Content starts

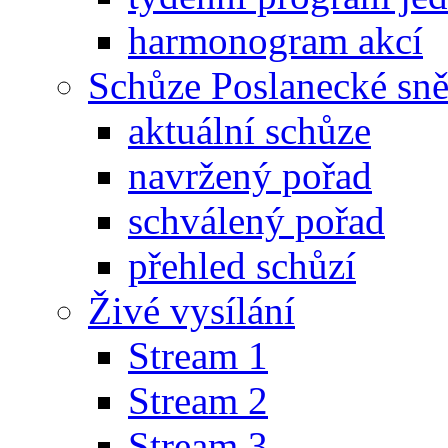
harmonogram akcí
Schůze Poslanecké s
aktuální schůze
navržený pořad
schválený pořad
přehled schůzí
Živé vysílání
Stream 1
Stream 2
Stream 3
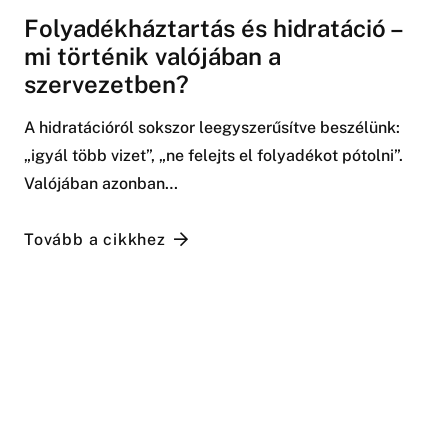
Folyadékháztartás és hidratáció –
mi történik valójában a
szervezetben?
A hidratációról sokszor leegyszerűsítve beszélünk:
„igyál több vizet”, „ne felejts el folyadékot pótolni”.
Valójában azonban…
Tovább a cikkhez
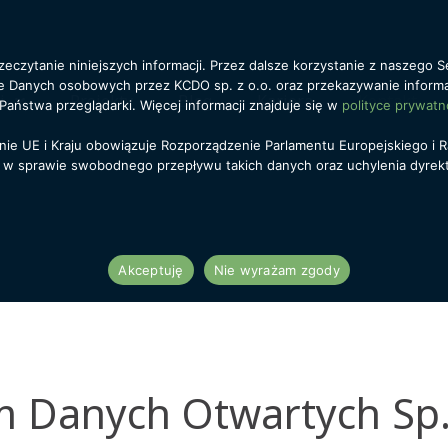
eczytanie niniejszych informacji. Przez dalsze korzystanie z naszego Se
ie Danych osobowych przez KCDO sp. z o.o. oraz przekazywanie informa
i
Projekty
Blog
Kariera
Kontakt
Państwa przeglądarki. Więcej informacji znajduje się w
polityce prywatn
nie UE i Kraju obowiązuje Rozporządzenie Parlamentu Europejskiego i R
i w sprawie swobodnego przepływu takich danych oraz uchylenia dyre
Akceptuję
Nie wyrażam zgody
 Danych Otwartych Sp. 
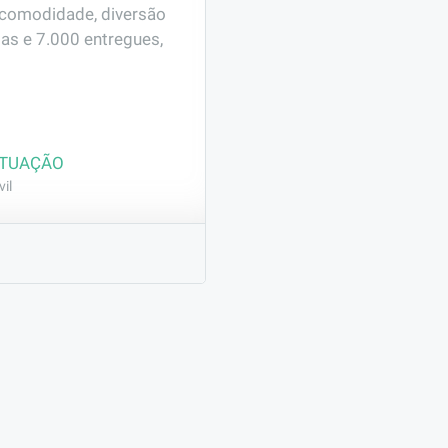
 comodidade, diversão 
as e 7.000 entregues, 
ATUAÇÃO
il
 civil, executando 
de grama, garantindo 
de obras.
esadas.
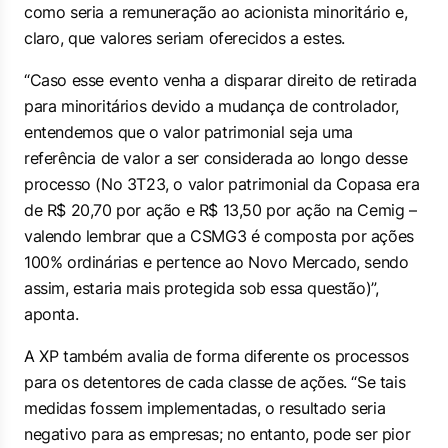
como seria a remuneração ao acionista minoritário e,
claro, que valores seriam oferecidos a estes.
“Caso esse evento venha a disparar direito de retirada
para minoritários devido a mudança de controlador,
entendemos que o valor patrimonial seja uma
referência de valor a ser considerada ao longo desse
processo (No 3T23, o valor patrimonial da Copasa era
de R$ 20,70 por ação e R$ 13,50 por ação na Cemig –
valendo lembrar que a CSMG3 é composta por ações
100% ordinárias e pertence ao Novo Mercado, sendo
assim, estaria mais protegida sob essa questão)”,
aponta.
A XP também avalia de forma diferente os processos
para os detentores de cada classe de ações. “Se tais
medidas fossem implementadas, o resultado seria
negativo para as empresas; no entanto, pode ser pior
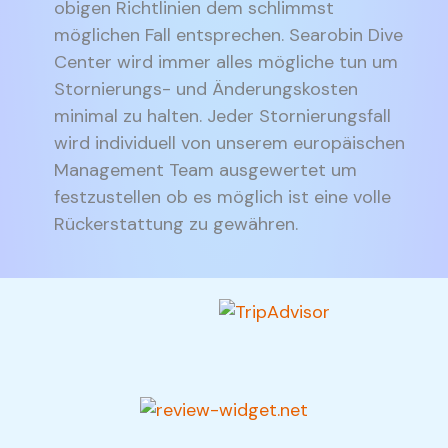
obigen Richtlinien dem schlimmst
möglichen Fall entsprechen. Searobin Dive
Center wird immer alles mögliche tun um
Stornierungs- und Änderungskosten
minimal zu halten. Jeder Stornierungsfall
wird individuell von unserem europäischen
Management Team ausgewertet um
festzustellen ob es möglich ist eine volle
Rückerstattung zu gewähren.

Content ends

▸ **Your assignment**
Find the word "oraz" in the data and show each line that holds it.

▸ **Answer to this problem**
ie Danych osobowych przez KCDO sp. z o.o. oraz przekazywanie informa
i w sprawie swobodnego przepływu takich danych oraz uchylenia dyre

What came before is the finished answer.